Meinung | Berlin · Die politischen Entscheider stehen vor einer gewaltigen Aufgabe. Altersarmut wird für Millionen von Menschen zum greifbaren Risiko. Das birgt gewaltigen sozialen Sprengstoff.

 Viele alte Menschen sind von Armut bedroht.

Viele alte Menschen sind von Armut bedroht.

Foto: dpa

Wenn bis 2035 die geburtenstarken Jahrgänge der Bundesrepublik in den Ruhestand gehen, muss das Niveau der gesetzlichen Rente stehen. Was ist bezahlbar? Was nicht? Was belastet künftige Generationen über Gebühr?

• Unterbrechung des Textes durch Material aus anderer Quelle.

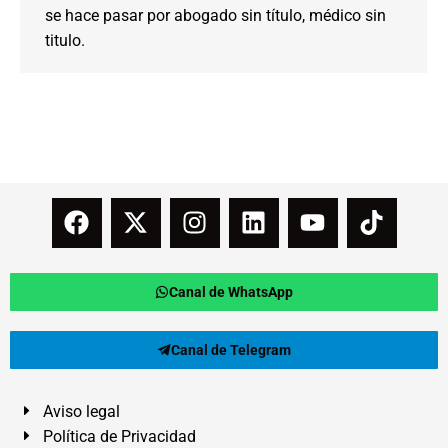
se hace pasar por abogado sin título, médico sin
titulo.
Canal de WhatsApp
Canal de Telegram
Aviso legal
Política de Privacidad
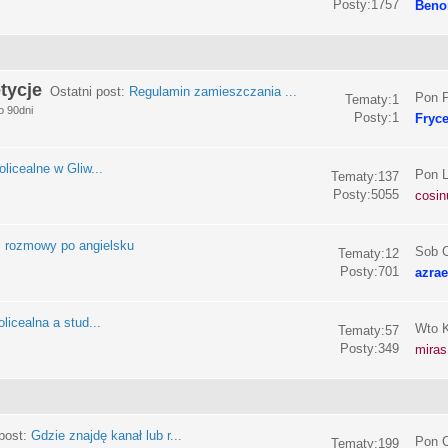
Posty:1757
Beno
tycje
Ostatni post:
Regulamin zamieszczania ...
Pon P
Tematy:1
o 90dni
Posty:1
Fryc
olicealne w Gliw...
Pon L
Tematy:137
Posty:5055
cosin
:
rozmowy po angielsku
Sob C
Tematy:12
Posty:701
azrae
licealna a stud...
Wto K
Tematy:57
Posty:349
miras
post:
Gdzie znajdę kanał lub r...
Pon C
Tematy:199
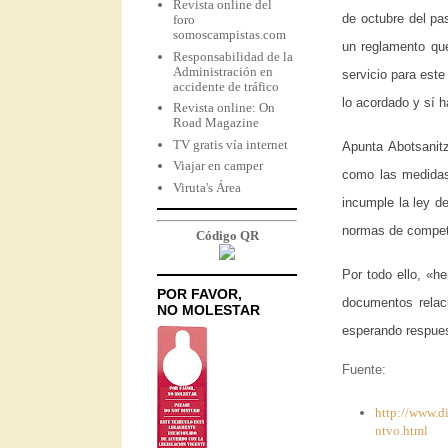
Revista online del
de octubre del pa
foro
somoscampistas.com
un reglamento que
Responsabilidad de la
Administración en
servicio para est
accidente de tráfico
lo acordado y sí 
Revista online: On
Road Magazine
TV gratis vía internet
Apunta Abotsanitz
Viajar en camper
como las medidas
Viruta's Área
incumple la ley de
normas de compete
Código QR
Por todo ello, «he
POR FAVOR,
documentos relaci
NO MOLESTAR
esperando respues
Fuente:
http://www.d
ntvo.html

Wie viel Rente dürfen also die Millionen Babyboomer nach ihrer Lebensleistung erwarten, ohne das System der Alterssicherung zu gefährden? Die gesetzliche Altersversorgung wird dann bei vielen Arbeitnehmern nicht mehr genügen, um nur einigermaßen ihr bis dato gewohntes Lebensniveau zu halten. Sehr viel schlechter sieht es für Geringverdiener aus, von denen viele trotz redlicher eigener Bemühungen nicht in der Lage sind, zusätzlich privat für ein auskömmliches Leben im Alter vorzusorgen.

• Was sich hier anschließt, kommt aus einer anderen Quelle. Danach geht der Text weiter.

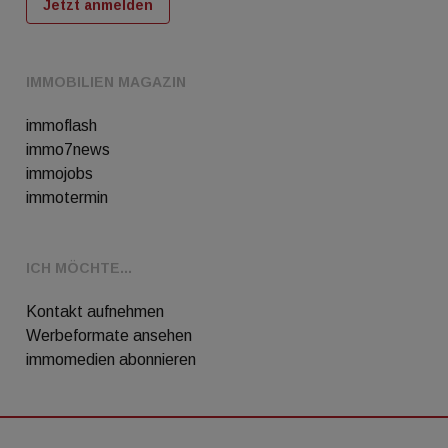
Jetzt anmelden
IMMOBILIEN MAGAZIN
immoflash
immo7news
immojobs
immotermin
ICH MÖCHTE...
Kontakt aufnehmen
Werbeformate ansehen
immomedien abonnieren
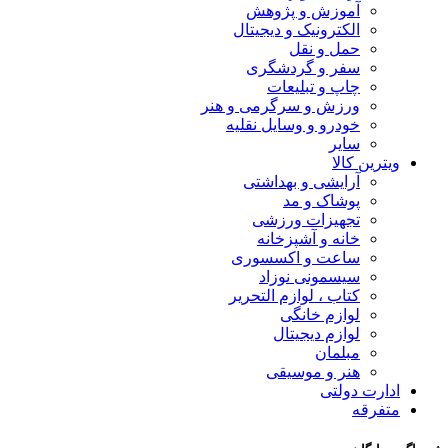
آموزش و پژوهش
الکترونیک و دیجیتال
حمل و نقل
سفر و گردشگری
چاپ و تبلیعات
ورزش و سرگرمی و هنر
خودرو و وسایل نقلیه
سایر
ویترین کالا
آرایشی و بهداشتی
پوشاک و مد
تجهیزات ورزشی
خانه و آشپزخانه
ساعت و اکسسوری
سیسمونی نوزاد
کتاب ، لوازم التحریر
لوازم خانگی
لوازم دیجیتال
مبلمان
هنر و موسیقی
ادارت دولتی
متفرقه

Die politischen Entscheider stehen deshalb vor einer gewaltigen Aufgabe. Altersarmut wird für Millionen von Menschen zum greifbaren Risiko. Das birgt gewaltigen sozialen Sprengstoff und kann neuen Zulauf für die politischen Ränder links und rechts provozieren. Umso wichtiger ist es, möglichst bald Schutzlücken für die Rente zu schließen. Umso unverständlicher, weil rückwärts gerichtet und für die nächste Generation teuer, sind Forderungen der CSU, die die Mütterrente weiter ausbauen will. Entsprechend ergebnisfrei verlief das jüngste Treffen von CDU-Chefin Angela Merkel und CSU-Chef Horst Seehofer zur Rente. Jedenfalls hatten beide danach nichts mitzuteilen, außer, dass Merkel nicht beim CSU-Parteitag sprechen wird.

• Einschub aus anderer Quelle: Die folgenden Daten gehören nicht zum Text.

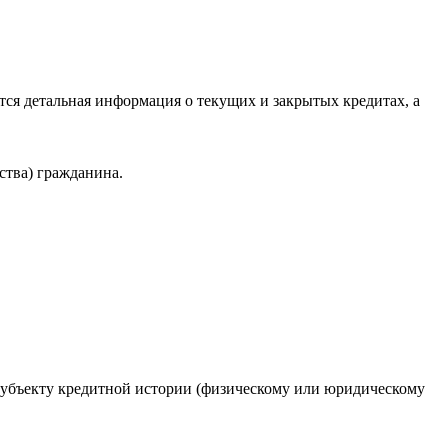
ся детальная информация о текущих и закрытых кредитах, а
ства) гражданина.
 субъекту кредитной истории (физическому или юридическому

Gesucht wird nun die sogenannte doppelte Haltelinie: Das Rentenniveau soll möglichst nicht zu tief sinken und die Beiträge zur Rentenversicherung sollen möglichst nicht zu stark steigen. Um das Rentenniveau, also das Verhältnis der Rente zum Durchschnittslohn, stabil zu halten, hat SPD-Generalsekretärin Katarina Barley beispielsweise vorgeschlagen, die Beitragsbemessungsgrenze abzuschaffen. Dann müssten Besserverdiener (und ihre Arbeitgeber) auch für Lohnanteile oberhalb dieser Bemessungsgrenze (derzeit 6200 Euro West/5400 Euro Ost) Rentenbeiträge abführen. Doch Arbeitsministerin Andrea Nahles warnt zu Recht: Höhere Rentenbeiträge bedeuten auch höhere Rentenansprüche.

So bleibt die Zukunft der Rente auf Sicht ein Megathema – auch wegen des Ausgleichs unter den Generationen, selbst wenn aktuell die Rentenkassen passabel gefüllt und höhere Beiträge wegen der guten Konjunktur kaum zu erwarten sind. Die große Koalition arbeitet derzeit an einem Gesetzentwurf zur Reform der betrieblichen Altersvorsorge. Ein Baustein: Betriebsrenten könnten künftig auch in Tarifverträgen verabredet werden, wobei die Haftung der Arbeitgeber für Betriebsrenten dann entfallen soll. CDU, CSU und SPD sollten eigentlich die Kraft haben, die Rente zu sichern. Wann sonst könnte eine große Koalition ihrer Aufgabe besser gerecht werden als bei einem solchen Thema?